Data items
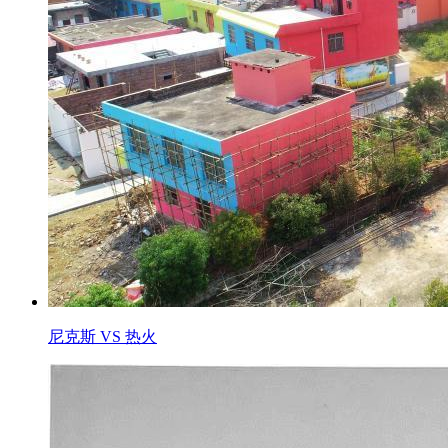
尼克斯 VS 热火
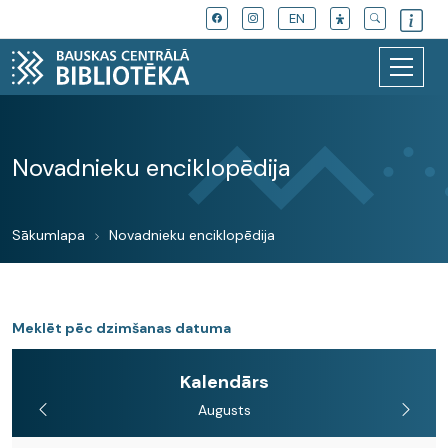
EN
Novadnieku enciklopēdija
Sākumlapa
Novadnieku enciklopēdija
Meklēt pēc dzimšanas datuma
Kalendārs
Augusts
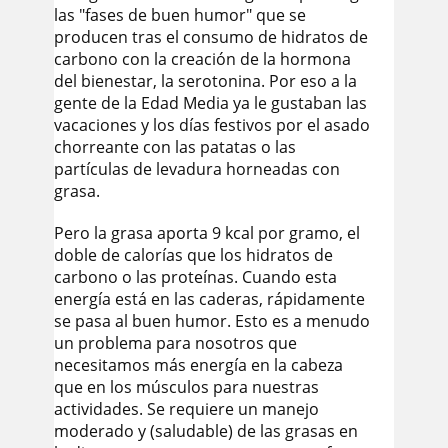
las "fases de buen humor" que se
producen tras el consumo de hidratos de
carbono con la creación de la hormona
del bienestar, la serotonina. Por eso a la
gente de la Edad Media ya le gustaban las
vacaciones y los días festivos por el asado
chorreante con las patatas o las
partículas de levadura horneadas con
grasa.
Pero la grasa aporta 9 kcal por gramo, el
doble de calorías que los hidratos de
carbono o las proteínas. Cuando esta
energía está en las caderas, rápidamente
se pasa al buen humor. Esto es a menudo
un problema para nosotros que
necesitamos más energía en la cabeza
que en los músculos para nuestras
actividades. Se requiere un manejo
moderado y (saludable) de las grasas en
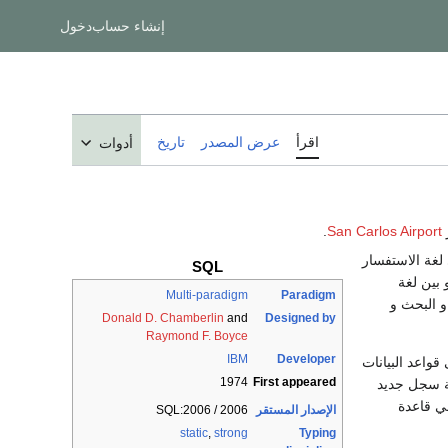
إنشاء حساب
دخول
اقرأ
عرض المصدر
تاريخ
أدوات
.
San Carlos Airport
غة الاستفسار
SQL
 بين لغة
Multi-paradigm
Paradigm
و البحث و
Donald D. Chamberlin
and
Designed by
Raymond F. Boyce
IBM
Developer
. SQL تسمح لك بالوصول إلى قواعد البيانات
1974
First appeared
عد البيانات . SQL تمكنك من إضافة سجل جديد
ك من تحديث سجل في قاعدة
الإصدار المستقر
SQL:2006 / 2006
static
,
strong
Typing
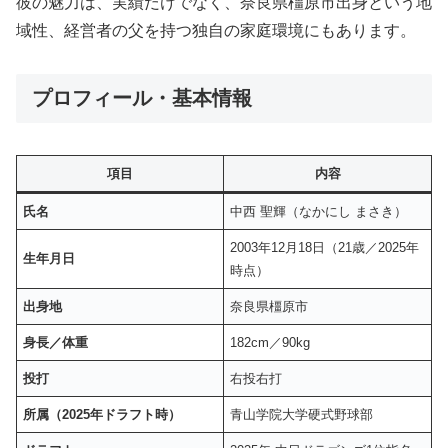
彼の魅力は、実績だけでなく、奈良県橿原市出身という地
域性、経営者の父を持つ独自の家庭環境にもあります。
プロフィール・基本情報
項目
内容
氏名
中西 聖輝（なかにし まさき）
2003年12月18日（21歳／2025年
生年月日
時点）
出身地
奈良県橿原市
身長／体重
182cm／90kg
投打
右投右打
所属（2025年ドラフト時）
青山学院大学硬式野球部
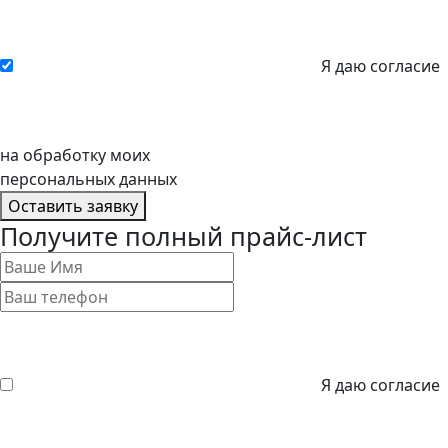
Я даю согласие
на обработку моих
персональных данных
Оставить заявку
Получите полный прайс-лист
Я даю согласие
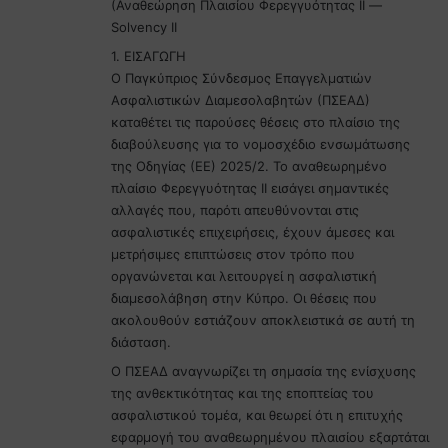
(Αναθεώρηση Πλαισίου Φερεγγυότητας ΙΙ —
Solvency II
1. ΕΙΣΑΓΩΓΗ
Ο Παγκύπριος Σύνδεσμος Επαγγελματιών
Ασφαλιστικών Διαμεσολαβητών (ΠΣΕΑΔ)
καταθέτει τις παρούσες θέσεις στο πλαίσιο της
διαβούλευσης για το νομοσχέδιο ενσωμάτωσης
της Οδηγίας (ΕΕ) 2025/2. Το αναθεωρημένο
πλαίσιο Φερεγγυότητας ΙΙ εισάγει σημαντικές
αλλαγές που, παρότι απευθύνονται στις
ασφαλιστικές επιχειρήσεις, έχουν άμεσες και
μετρήσιμες επιπτώσεις στον τρόπο που
οργανώνεται και λειτουργεί η ασφαλιστική
διαμεσολάβηση στην Κύπρο. Οι θέσεις που
ακολουθούν εστιάζουν αποκλειστικά σε αυτή τη
διάσταση.
Ο ΠΣΕΑΔ αναγνωρίζει τη σημασία της ενίσχυσης
της ανθεκτικότητας και της εποπτείας του
ασφαλιστικού τομέα, και θεωρεί ότι η επιτυχής
εφαρμογή του αναθεωρημένου πλαισίου εξαρτάται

About this exercise:
Return word for word the lines above from the line with "1. ΕΙΣΑΓΩΓΗ" to the line with "οργανώνεται και λειτουργεί η ασφαλιστική", including both and leaving out all others.

Solution to the exercise:
1. ΕΙΣΑΓΩΓΗ
Ο Παγκύπριος Σύνδεσμος Επαγγελματιών
Ασφαλιστικών Διαμεσολαβητών (ΠΣΕΑΔ)
καταθέτει τις παρούσες θέσεις στο πλαίσιο της
διαβούλευσης για το νομοσχέδιο ενσωμάτωσης
της Οδηγίας (ΕΕ) 2025/2. Το αναθεωρημένο
πλαίσιο Φερεγγυότητας ΙΙ εισάγει σημαντικές
αλλαγές που, παρότι απευθύνονται στις
ασφαλιστικές επιχειρήσεις, έχουν άμεσες και
μετρήσιμες επιπτώσεις στον τρόπο που
οργανώνεται και λειτουργεί η ασφαλιστική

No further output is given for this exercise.